I hope you are well,
that you are all well. And I hope Heaven will put it into your good brother's heart to send me that picture of the sister who is so much too good for him or anybody.
In the meantime, and always, God bless you. Ambrose Bierce.
My boy (who has been an angel of goodness to me in my illness) sends his love to you and all your people.
Angwin, Cal.,January 14,1893.
You see the matter is this way. You can't come up here and go back the same day at least that would give you but about an hour here. You must remain over night. Now I put it to you how do you think I'd feel if you came and remained over night and I, having work to do, should have to leave you to your own devices, mooning about a place that has nobody to talk to? When a fellow comes a long way to see me I want to see a good deal of him, however he may feel about it. It is not the same as if he lived in the same bailiwick and "dropped in." That is why, in the present state of my health and work, I ask all my friends to give me as long notice of their coming as possible.
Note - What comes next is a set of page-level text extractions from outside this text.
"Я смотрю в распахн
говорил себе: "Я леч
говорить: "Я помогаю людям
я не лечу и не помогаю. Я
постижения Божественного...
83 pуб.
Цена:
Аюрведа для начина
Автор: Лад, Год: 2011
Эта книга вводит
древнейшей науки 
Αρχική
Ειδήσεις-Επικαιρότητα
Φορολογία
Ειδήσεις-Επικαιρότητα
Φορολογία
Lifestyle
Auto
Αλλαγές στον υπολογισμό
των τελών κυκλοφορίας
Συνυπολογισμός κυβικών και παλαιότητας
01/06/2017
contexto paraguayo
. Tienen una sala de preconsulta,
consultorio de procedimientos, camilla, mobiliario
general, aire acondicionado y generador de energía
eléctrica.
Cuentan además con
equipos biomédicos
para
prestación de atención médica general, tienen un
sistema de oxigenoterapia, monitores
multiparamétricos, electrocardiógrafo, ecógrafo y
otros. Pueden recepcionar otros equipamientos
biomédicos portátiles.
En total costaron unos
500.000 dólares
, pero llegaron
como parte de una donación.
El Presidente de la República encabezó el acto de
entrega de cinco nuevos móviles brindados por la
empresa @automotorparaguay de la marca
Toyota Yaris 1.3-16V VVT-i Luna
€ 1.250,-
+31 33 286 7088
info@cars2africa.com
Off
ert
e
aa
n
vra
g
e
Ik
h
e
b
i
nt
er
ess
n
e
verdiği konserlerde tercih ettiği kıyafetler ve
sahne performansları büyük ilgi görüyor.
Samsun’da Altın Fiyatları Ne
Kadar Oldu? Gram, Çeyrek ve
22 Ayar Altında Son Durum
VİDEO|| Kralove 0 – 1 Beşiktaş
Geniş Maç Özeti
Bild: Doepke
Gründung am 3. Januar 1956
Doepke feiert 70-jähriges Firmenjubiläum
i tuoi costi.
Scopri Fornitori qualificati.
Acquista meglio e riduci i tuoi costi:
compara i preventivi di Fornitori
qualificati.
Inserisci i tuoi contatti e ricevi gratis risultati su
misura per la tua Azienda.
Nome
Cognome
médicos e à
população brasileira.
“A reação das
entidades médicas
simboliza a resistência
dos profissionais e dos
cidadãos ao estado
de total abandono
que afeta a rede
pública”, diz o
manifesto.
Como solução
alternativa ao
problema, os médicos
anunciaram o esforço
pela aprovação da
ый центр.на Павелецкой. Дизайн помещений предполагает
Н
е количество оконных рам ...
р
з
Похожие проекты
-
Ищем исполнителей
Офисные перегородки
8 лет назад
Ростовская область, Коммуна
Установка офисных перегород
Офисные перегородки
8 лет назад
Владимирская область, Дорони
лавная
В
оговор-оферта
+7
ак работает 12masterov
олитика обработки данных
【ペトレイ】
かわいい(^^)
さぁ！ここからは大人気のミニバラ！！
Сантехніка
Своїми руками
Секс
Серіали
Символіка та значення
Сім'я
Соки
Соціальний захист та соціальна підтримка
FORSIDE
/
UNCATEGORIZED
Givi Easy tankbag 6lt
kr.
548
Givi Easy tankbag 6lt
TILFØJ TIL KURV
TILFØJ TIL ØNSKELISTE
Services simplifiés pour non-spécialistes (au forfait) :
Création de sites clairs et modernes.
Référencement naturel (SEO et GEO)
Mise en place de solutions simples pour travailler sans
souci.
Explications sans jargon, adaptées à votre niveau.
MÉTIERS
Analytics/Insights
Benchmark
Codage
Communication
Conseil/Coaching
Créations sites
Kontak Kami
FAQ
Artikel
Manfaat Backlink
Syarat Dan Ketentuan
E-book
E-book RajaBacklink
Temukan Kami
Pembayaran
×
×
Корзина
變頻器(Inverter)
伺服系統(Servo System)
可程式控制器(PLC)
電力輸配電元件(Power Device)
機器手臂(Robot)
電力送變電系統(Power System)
I'm sure you'll say I am right, inasmuch as certain work if undertaken must be done by the time agreed upon.
My relations with Danziger are peculiar as any one's relations with him must be. In the matter of which you wished to speak I could say nothing. For this I must ask you to believe there are reasons. It would not have been fair not to let you know, before coming, that I would not talk of him.
I thought, though, that you would probably come up to-day if I wrote you. Well, I should like you to come and pass a week with me. But if you come for a day I naturally want it to be an "off" day with me. Sincerely yours, Ambrose Bierce.
Angwin,January 23,1893.
I should have written you sooner; it has been ten whole days since the date of your last letter. But I have not been in the mood of letter writing, and am prepared for maledictions from all my neglected friends but you. My health is better. Yesterday I returned from Napa, where I passed twenty-six hours, buried, most of the time, in fog; but apparently it has not harmed me. The weather here remains heavenly. * * *
If I grow better in health I shall in time feel able to extend my next foray into the Lowlands as far as Oakland and Berkeley.
Here are some fronds of maiden-hair fern that I have just brought in. The first wild flowers of the season are beginning to venture out and the manzanitas are a sight to see.
With warmest regards to all your people, I am, as ever, your most unworthy uncle, Ambrose Bierce.
Angwin,February 5,1893.
What an admirable reporter you would be! Your account of the meeting with Miller in the restaurant and of the "entertainment" are amusing no end. * * * By the way, I observe a trooly offle "attack" on me in the Oakland Times of the 3rd (I think) * * * (I know of course it means me I always know that when they pull out of their glowing minds that old roasted chestnut about "tearing down" but not "building up" that is to say, effacing one imposture without giving them another in place of it.) The amusing part of the business is that he points a contrast between me and Realf (God knows there's unlikeness enough) quite unconscious of the fact that it is I and no other who have "built up" Realf's reputation as a poet published his work, and paid him for it, when nobody else would have it; repeatedly pointed out its greatness, and when he left that magnificent crown of sonnets behind him protested that posterity would know California better by the incident of his death than otherwise not a soul, until now, concurring in my view of the verses. Believe me, my trade is not without its humorous side.
Leigh and I went down to the waterfall yesterday. It was almost grand greater than I had ever seen it and I took the liberty to wish that you might see it in that state. My wish must have communicated itself, somehow, though imperfectly, to Leigh, for as I was indulging it he expressed the same wish with regard to Richard.
I wish too that you might be here to-day to see the swirls of snow. It is falling rapidly, and I'm thinking that this letter will make its way down the mountain to-morrow morning through a foot or two of it. Unluckily, it has a nasty way of turning to rain.
My health is very good now, and Leigh and I take long walks. And after the rains we look for Indian arrow-heads in the plowed fields and on the gravel bars of the creek. My collection is now great; but I fear I shall tire of the fad before completing it. One in the country must have a fad or die of dejection and oxidation of the faculties. How happy is he who can make a fad of his work!
By
the way, my New York publishers (The United States Book Company) have failed, owing me a pot of money, of which I shall probably get nothing. I'm beginning to cherish an impertinent curiosity to know what Heaven means to do to me next. If your function as one of the angels gives you a knowledge of such matters please betray your trust and tell me where I'm to be hit, and how hard.